Dans un contexte où les instances européennes réfléchissent à un texte législatif qui serait mieux adapté, compte tenu des évolutions technologiques, pour assurer un niveau de protection maximale des données à caractère personnel des personnes physiques et morales, la position très tranchée de l’avocat général de la CJUE sur l’incompatibilité de la directive du 15 mars 2006 avec certains droits fondamentaux garantis par la Charte des droits fondamentaux de l’Union, n’est pas passée inaperçue.

Rappelons que dans le domaine des données personnelles l’attention actuelle du législateur européen se focalise sur une réforme de la protection des données qui soit plus favorable au respect de la vie privée des personnes. La Commissaire européenne, Madame Reding, s’était elle-même prononcée en ce sens lors de tables rondes organisées sur ce sujet en 2010 et 2011. Il faut par ailleurs citer la proposition déposée le 25 janvier 2012 par la Commission européenne d’un « Règlement général sur la protection des données ». Proposition qui a d’ailleurs été entérinée par la commission « libertés civiles » du Parlement le 21 octobre 2013.

La problématique générale qui se pose au législateur en cette matière, qu’il soit d’ailleurs européen ou français, est celle de l’équilibre à réaliser entre d’une part la protection effective des données à caractère personnel et d’autre part la nécessité de conserver et de traiter les données personnelles dans un objectif d’intérêt général ou de sûreté publique tel que celui de la lutte contre le terrorisme ou encore celui de la détection et de la poursuite d’infractions graves.

L’arsenal législatif de l’Union européenne relatif à la protection et au traitement des données à caractère personnel n’a cessé de s’enrichir depuis l’adoption des premières directives en la matière, dont celle du 24 octobre 1995 relative à la protection des personnes physiques à l’égard du traitement des données à caractère personnel. A suivi celle de 2002 concernant plus spécifiquement le traitement des données à caractère personnel et la protection de la vie privée dans le secteur des communications électroniques.

Ces deux directives prévoient expressément que des limitations peuvent être apportées au régime de protection des données à caractère personnel qu’elles instituent (article 13 pour la Directive de 1995 et article 15 pour celle de 2002) lorsque cela est nécessaire pour la poursuite d’infractions graves ou pour sauvegarder la sécurité publique.

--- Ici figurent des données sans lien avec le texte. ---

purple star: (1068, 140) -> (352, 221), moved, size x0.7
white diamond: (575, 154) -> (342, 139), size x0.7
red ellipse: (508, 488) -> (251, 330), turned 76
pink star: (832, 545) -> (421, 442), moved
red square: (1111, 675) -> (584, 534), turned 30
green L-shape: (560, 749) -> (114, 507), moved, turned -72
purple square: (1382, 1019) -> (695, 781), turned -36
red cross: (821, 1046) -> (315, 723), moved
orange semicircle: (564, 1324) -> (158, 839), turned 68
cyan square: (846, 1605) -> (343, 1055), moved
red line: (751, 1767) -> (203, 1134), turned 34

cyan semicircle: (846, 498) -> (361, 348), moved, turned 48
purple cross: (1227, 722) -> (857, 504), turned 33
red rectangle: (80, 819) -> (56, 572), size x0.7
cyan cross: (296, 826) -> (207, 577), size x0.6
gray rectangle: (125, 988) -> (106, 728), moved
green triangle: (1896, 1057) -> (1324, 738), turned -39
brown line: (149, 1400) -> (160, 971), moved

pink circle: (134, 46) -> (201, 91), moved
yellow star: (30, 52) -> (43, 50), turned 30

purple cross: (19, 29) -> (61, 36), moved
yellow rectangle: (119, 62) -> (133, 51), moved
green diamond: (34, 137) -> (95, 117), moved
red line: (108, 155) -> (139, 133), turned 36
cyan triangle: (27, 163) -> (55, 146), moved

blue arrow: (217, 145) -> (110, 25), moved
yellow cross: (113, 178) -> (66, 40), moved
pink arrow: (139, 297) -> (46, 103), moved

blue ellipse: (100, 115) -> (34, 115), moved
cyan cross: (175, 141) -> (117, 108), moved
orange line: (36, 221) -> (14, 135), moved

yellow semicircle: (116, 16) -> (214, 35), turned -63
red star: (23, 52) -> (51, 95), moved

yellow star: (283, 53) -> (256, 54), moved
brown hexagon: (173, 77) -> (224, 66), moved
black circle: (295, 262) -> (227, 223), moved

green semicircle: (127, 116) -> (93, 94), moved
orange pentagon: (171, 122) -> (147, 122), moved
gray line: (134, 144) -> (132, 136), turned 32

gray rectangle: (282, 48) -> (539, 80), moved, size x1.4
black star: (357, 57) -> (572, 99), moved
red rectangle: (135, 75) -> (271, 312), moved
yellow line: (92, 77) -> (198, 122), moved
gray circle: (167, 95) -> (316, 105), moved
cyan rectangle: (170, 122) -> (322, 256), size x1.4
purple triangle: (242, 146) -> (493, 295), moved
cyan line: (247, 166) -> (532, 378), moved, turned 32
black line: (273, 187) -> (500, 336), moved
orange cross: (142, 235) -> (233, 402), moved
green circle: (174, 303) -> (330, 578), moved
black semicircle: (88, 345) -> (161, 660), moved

La directive du 15 mars 2006 poursuit les mêmes objectifs généraux que les précédentes. Elle est relative à la conservation de données générées ou traitées dans le cadre de la fourniture de services de communications électroniques. Elle prévoit dans son article 3 une obligation pour les fournisseurs de services de communications de conserver un grand nombre de données permettant d’identifier une personne.

Il s’agit selon son article 5 de données nécessaires pour retrouver et identifier la source et la destination d’une communication, la date et l’heure de la communication, le type de communication, le matériel utilisé et sa localisation.

Son article 6 pose une obligation aux fournisseurs de services de communications de conserver au minimum 6 mois et au maximum 24 mois les données personnelles générées ou traités lors de la fourniture des services.

Le point 10 du préambule de la directive énonce que c’est en raison du contexte international et notamment à la suite des attentats de Londres de 2005 qu’a été décidée la création d’une obligation de conservation des données à la charge des fournisseurs de services de communications électroniques. Le point 22 rappelle que « la présente directive respecte les droits fondamentaux et observe les principes reconnus, notamment, par la charte des droits fondamentaux de l’Union européenne (article 7 et 8 de la Charte) ».

Cette prudence affichée des rédacteurs de la directive n’a pas empêché l’avocat général de la CJUE de retenir l’incompatibilité de cette directive avec les articles 7 et 8 ainsi que 52 de la Charte des droits fondamentaux.

Faits et questions préjudicielles

C’est à l’occasion de deux affaires intéressant, pour la première une association irlandaise et pour la seconde, 11300 citoyens autrichiens, que la CJUE a été saisie de questions préjudicielles visant à examiner la compatibilité des dispositions de la directive du 15 mars 2006 avec certains droits garantis par la Charte européenne des droits fondamentaux.

Les requérants reprochent aux dispositions nationales qui ont transposé la directive de 2006 de n’être pas en conformité avec certains articles de la Charte européenne : l’article 7 relatif au « droit à la vie privée et familiale » l’article 8 garantissant la « protection des données personnelles », et enfin, l’article 52 de la Charte imposant une exigence de légalité et de « proportionnalité » des limitations apportées aux droits et libertés reconnus par la Charte.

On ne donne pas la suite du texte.